Pero he aquí que Alejandro, más audaz que su maestro Aristóteles, concibió, un día, un mundo unificado, híbrido de helenos y bárbaros, todo igual para los iguales, un imperio universal del hombre, una homónoia. La Grecia alejandrina, esta Grecia ya en expansión, no tuvo tiempo de realizar tal sueño. Lo heredaría Roma, para encarnarlo un día en el portento histórico de la Pax Augusta. Entre tanto, y en el paso de la economía doméstica y a corto alcance hacia la economía perpetua y sin fronteras, el alma humana naufragaba.

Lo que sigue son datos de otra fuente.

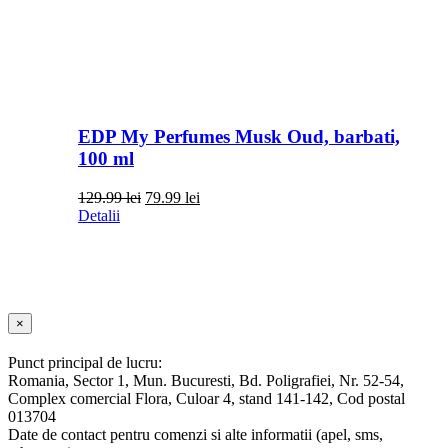
EDP My Perfumes Musk Oud, barbati,
100 ml
Prețul
Prețul
129.99
lei
79.99
lei
inițial
curent
Detalii
a
este:
fost:
79.99 lei.
129.99 lei.
Close
×
product
quick
Punct principal de lucru:
view
Romania, Sector 1, Mun. Bucuresti, Bd. Poligrafiei, Nr. 52-54,
Complex comercial Flora, Culoar 4, stand 141-142, Cod postal
013704
Date de contact pentru comenzi si alte informatii (apel, sms,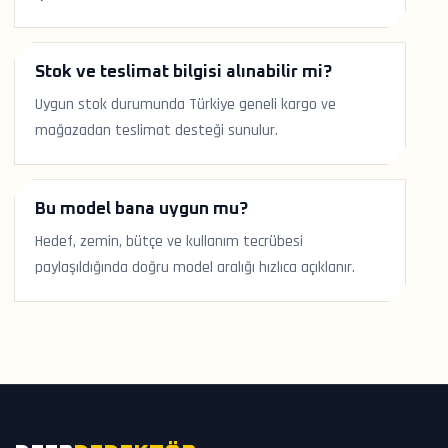
Stok ve teslimat bilgisi alınabilir mi?
Uygun stok durumunda Türkiye geneli kargo ve
mağazadan teslimat desteği sunulur.
Bu model bana uygun mu?
Hedef, zemin, bütçe ve kullanım tecrübesi
paylaşıldığında doğru model aralığı hızlıca açıklanır.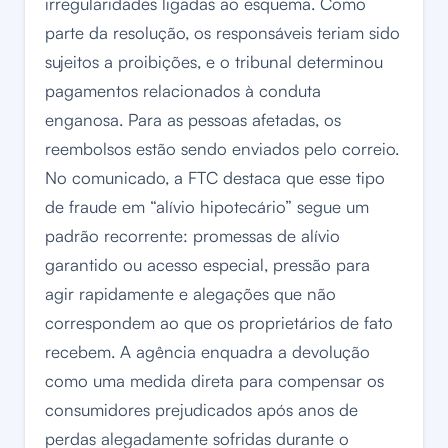
irregularidades ligadas ao esquema. Como
parte da resolução, os responsáveis teriam sido
sujeitos a proibições, e o tribunal determinou
pagamentos relacionados à conduta
enganosa. Para as pessoas afetadas, os
reembolsos estão sendo enviados pelo correio.
No comunicado, a FTC destaca que esse tipo
de fraude em “alívio hipotecário” segue um
padrão recorrente: promessas de alívio
garantido ou acesso especial, pressão para
agir rapidamente e alegações que não
correspondem ao que os proprietários de fato
recebem. A agência enquadra a devolução
como uma medida direta para compensar os
consumidores prejudicados após anos de
perdas alegadamente sofridas durante o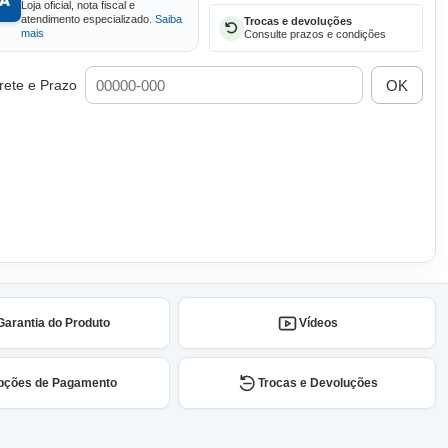
Loja oficial, nota fiscal e
atendimento especializado.
Saiba
Trocas e devoluções
mais
Consulte prazos e condições
OK
rete e Prazo
Garantia do Produto
Vídeos
pções de Pagamento
Trocas e Devoluções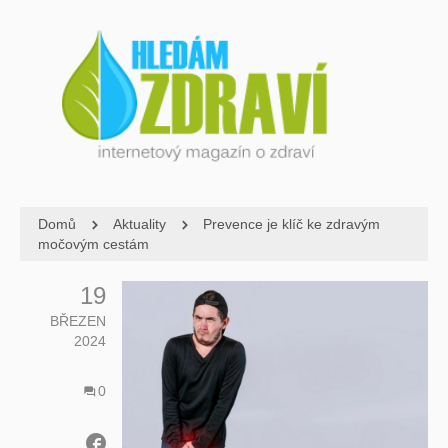
Domů
Aktuality
Prevence je klíč ke zdravým
močovým cestám
19
BŘEZEN
2024
0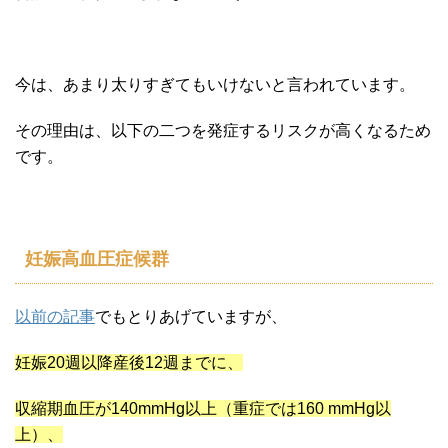
今は、あまり太りすぎてもいけないと言われています。
その理由は、以下の二つを発症するリスクが高くなるため
です。
妊娠高血圧症候群
以前の記事
でもとりあげていますが、
妊娠20週以降産後12週までに、
収縮期血圧が140mmHg以上（重症では160 mmHg以
上）、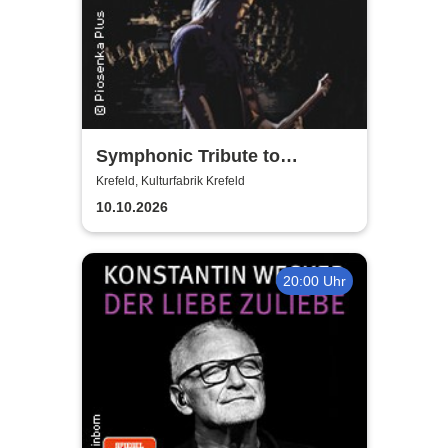
Symphonic Tribute to
Metallica
Krefeld, Kulturfabrik Krefeld
10.10.2026
20:00 Uhr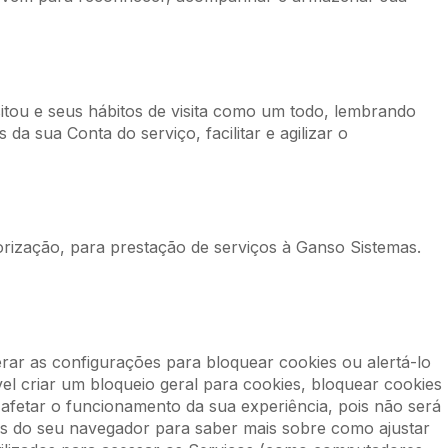
itou e seus hábitos de visita como um todo, lembrando
 sua Conta do serviço, facilitar e agilizar o
orização, para prestação de serviços à Ganso Sistemas.
rar as configurações para bloquear cookies ou alertá-lo
el criar um bloqueio geral para cookies, bloquear cookies
 afetar o funcionamento da sua experiência, pois não será
ções do seu navegador para saber mais sobre como ajustar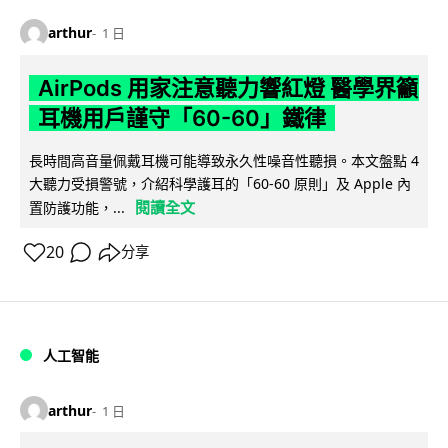
arthur
1 日
AirPods 用家注意聽力響紅燈 醫學界籲
耳機用戶謹守「60-60」鐵律
長時間高音量佩戴耳機可能導致永久性噪音性聽損。本文盤點 4
大聽力受損警號，介紹科學護耳的「60-60 原則」及 Apple 內
閱讀全文
置防護功能，...
20
分享
人工智能
arthur
1 日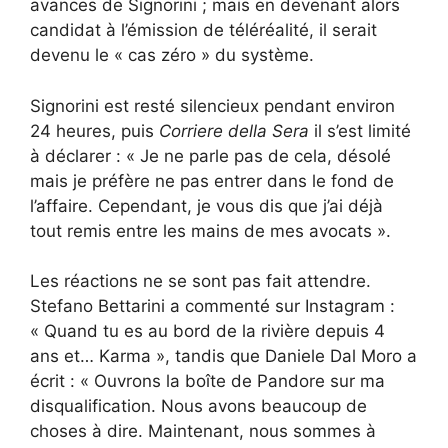
avances de Signorini ; mais en devenant alors
candidat à l’émission de téléréalité, il serait
devenu le « cas zéro » du système.
Signorini est resté silencieux pendant environ
24 heures, puis
Corriere della Sera
il s’est limité
à déclarer : « Je ne parle pas de cela, désolé
mais je préfère ne pas entrer dans le fond de
l’affaire. Cependant, je vous dis que j’ai déjà
tout remis entre les mains de mes avocats ».
Les réactions ne se sont pas fait attendre.
Stefano Bettarini a commenté sur Instagram :
« Quand tu es au bord de la rivière depuis 4
ans et… Karma », tandis que Daniele Dal Moro a
écrit : « Ouvrons la boîte de Pandore sur ma
disqualification. Nous avons beaucoup de
choses à dire. Maintenant, nous sommes à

Los estoicos redoblaban en vano sus persuasiones de orden puramente intelectual. (¡Los griegos se volvieron locos con la razón!) Inútilmente redoblaban sus promesas los mesianismos mediterráneos, las creencias en dioses que atraviesan la muerte, los asiatizados “misterios” y otras místicas aventureras, las cuales pronto dejarían el paso libre al único misterio que estaba llamado a perdurar, el misterio cristiano. Por lo pronto, el ciudadano del mundo (que no ya de la graciosa Ciudad) se sentía un desterrado del mundo.

Y entonces, en su afán de devolver al hombre la confianza perdida, la moral, como también los nuevos intentos religiosos, se encaminaron hacia la intimidad de la persona. La moral perdió en ganga política lo que ganó en moral pura. Como la razón la tenía ya algo decepcionada, la mente buscaba consuelos, primero en los sentidos, y pronto, en los vahos espirituales que vienen aún de más hondo. Tal es, después de Aristóteles y hasta el día del neoplatonismo, involuntario precursor de la Iglesia, el declive de las doctrinas. El bien ya no está hecho tan sólo de conocimiento, como en los días candorosos de Sócrates. Y Cicerón, ecuestre romano acrisolado al fuego del Pórtico igual que al fuego de la Academia, recoge de pronto, para edificación de su hijo, el trazo movedizo y cambiante que va asumiendo la figura del bien. En la posada siguiente hay ya un establo. Lo ilumina suavemente una antorcha que se llama la Caridad.

Alfonso Reyes, «El camino de la moral», Ancorajes, Obras Completas XXIFondo de Cultura Económica, México, 1981, pp. 88-90

* Cicerón, De los Deberes, El Colegio de México, 1945 (Colección de Textos Clásicos de Filosofía).